ICC2009 保険金請求条項の基本構造
ICC2009のCLAIMSとは
ICC2009のCLAIMSとは、外航貨物海上保険において、保険金請求に関係する基本的な条件を定める部分です。
主に、第11条の被保険利益、第12条の継搬費用、第13条の推定全損、第14条の増値保険で構成されています。
貨物事故では、損害が発生したかどうかだけでなく、誰が保険金を請求できるのか、どの費用が保険の対象になるのか、全損として扱えるのかを確認する必要があります。
第11条 被保険利益とは
被保険利益とは、被保険貨物の滅失または損傷によって経済的な損失を受ける者と、その貨物との間にある利害関係をいいます。
ICC2009では、保険金の支払いを受けるためには、被保険者が損害発生時に被保険貨物について被保険利益を有している必要があります。
つまり、保険契約を締結しただけでは足りず、事故発生時点で、その貨物について経済的な利害関係を持っていることが重要です。
保険契約前に発生した損害
ICC2009では、一定の条件のもとで、保険契約の締結前に発生していた損害についても保険金請求が認められることがあります。
ただし、被保険者がすでに損害発生を知っており、保険者がそれを知らなかった場合には、保険金請求は認められません。
この点は、外航貨物保険における遡及的な付保や、航海中の貨物に対する保険手配を考えるうえで重要です。
第12条 継搬費用とは
継搬費用とは、保険で補償される危険の作用によって輸送が予定外の港や場所で打ち切られた場合に、貨物を目的地まで継続して運ぶために必要となる追加費用です。
ICC2009では、被保険貨物の荷卸し、保管、保険契約上の仕向地までの継搬のために、適切かつ合理的に支出された追加費用が対象となることがあります。
ただし、共同海損や救助料とは別の条項であり、第4条から第7条までの免責条項の適用も受けます。
継搬費用で注意すべき点
継搬費用は、保険で担保される危険の作用によって発生した場合に問題となります。
そのため、ICC(A)、ICC(B)、ICC(C)のどの条件で付保されているかによって、対象となる範囲が変わります。
また、被保険者またはその使用人の過失、怠慢、支払不能、金銭債務不履行から生じる費用は対象に含まれません。
船社倒産、戦争、ストライキ、運送打切りなどが絡む場合には、継搬費用として扱えるかどうかを慎重に確認する必要があります。
第13条 推定全損とは
推定全損とは、貨物が現実に完全滅失していなくても、回収、補修、継搬に要する費用が到着時の貨物価額を超えるなど、実質的に全損と同視される状態をいいます。

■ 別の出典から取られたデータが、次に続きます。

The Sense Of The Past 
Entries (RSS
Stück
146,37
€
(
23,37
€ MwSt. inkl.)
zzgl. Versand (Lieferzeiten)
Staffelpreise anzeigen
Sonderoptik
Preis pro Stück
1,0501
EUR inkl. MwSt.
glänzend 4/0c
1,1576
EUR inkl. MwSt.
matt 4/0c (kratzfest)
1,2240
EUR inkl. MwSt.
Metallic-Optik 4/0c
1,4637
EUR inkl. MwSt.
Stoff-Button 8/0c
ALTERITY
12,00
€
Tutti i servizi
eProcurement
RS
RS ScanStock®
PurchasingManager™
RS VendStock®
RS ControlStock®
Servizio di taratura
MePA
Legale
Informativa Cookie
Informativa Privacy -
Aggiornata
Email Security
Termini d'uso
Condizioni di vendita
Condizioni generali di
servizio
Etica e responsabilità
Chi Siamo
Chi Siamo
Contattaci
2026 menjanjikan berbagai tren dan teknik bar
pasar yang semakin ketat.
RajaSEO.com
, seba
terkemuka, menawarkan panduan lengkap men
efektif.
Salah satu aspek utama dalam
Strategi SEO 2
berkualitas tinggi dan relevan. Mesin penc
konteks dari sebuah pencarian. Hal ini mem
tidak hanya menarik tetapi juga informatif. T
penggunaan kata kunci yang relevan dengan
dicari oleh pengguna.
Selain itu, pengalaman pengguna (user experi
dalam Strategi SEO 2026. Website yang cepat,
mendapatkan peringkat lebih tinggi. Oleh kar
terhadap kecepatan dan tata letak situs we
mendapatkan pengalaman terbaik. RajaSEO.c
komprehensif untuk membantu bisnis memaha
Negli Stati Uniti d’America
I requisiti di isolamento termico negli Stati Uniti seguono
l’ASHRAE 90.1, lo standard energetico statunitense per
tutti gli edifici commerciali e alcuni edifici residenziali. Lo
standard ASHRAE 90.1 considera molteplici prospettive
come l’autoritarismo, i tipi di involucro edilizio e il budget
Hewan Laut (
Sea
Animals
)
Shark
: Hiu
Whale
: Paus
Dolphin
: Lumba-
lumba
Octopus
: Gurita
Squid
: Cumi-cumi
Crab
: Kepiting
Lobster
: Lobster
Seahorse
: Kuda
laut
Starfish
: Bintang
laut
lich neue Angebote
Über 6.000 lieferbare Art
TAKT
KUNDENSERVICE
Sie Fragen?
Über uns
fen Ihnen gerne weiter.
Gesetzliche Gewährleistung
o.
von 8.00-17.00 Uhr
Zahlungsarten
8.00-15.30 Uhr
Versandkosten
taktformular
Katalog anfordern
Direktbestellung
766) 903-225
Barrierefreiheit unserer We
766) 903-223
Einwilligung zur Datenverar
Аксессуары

ICC2009では、現実全損が避け難いと考えられる場合、または回収・補修・継搬の費用が到着時の価額を超える見込みで、被保険貨物が合理的に遺棄される場合に、推定全損が問題となります。
単に修理費用が高い、処分が面倒であるというだけでは、当然に推定全損になるわけではありません。
委付との関係
推定全損では、貨物を遺棄し、保険者に委付する手続きが問題になります。
英国法上は、被保険者が委付の通知をしても、保険者が承諾しなければ当然に認められるわけではありません。
そのため、推定全損を主張する場合には、損害額、回収費用、補修費用、継搬費用、到着時価額を具体的に整理する必要があります。
第14条 増値保険とは
増値保険とは、航海の途中で市場価格が上昇し、当初の保険金額では不足する場合に、その不足部分を補うために別途手配される保険です。
ICC2009では、原保険と増値保険を合算して、被保険貨物の協定価額を判断する仕組みが定められています。
保険金請求時には、被保険者は、原保険だけでなく、すべての増値保険の保険金額を示す資料を保険者に提出する必要があります。
貨物保険・B/L・NVOCC責任との関係
CLAIMS条項は、貨物事故後の保険金請求の入口です。
ただし、貨物保険で請求できるかどうかと、B/L上の運送人責任やNVOCC責任を追及できるかどうかは、別の問題です。
被保険利益は、インコタームズ上の危険移転、売買契約、保険証券上の被保険者、L/C条件とも関係します。
また、継搬費用や推定全損では、運送打切り、途中港での保管、処分、再輸送、共同海損、救助料、B/L裏面約款の責任範囲もあわせて確認する必要があります。
実務上の注意点
貨物事故が発生した場合には、まず損害発生時に誰が被保険利益を持っていたのかを確認します。
次に、保険条件、事故原因、保険期間、継搬費用の発生理由、全損か分損か、増値保険の有無を整理します。
特に、CIF、CIP、FOB、CFRなどの売買条件が絡む場合、保険証券上の被保険者と実際に損害を受ける者がずれることがあります。
そのため、保険金請求では、売買契約、B/L、保険証券、Invoice、Packing List、事故報告、損害額資料を一体で確認することが重要です。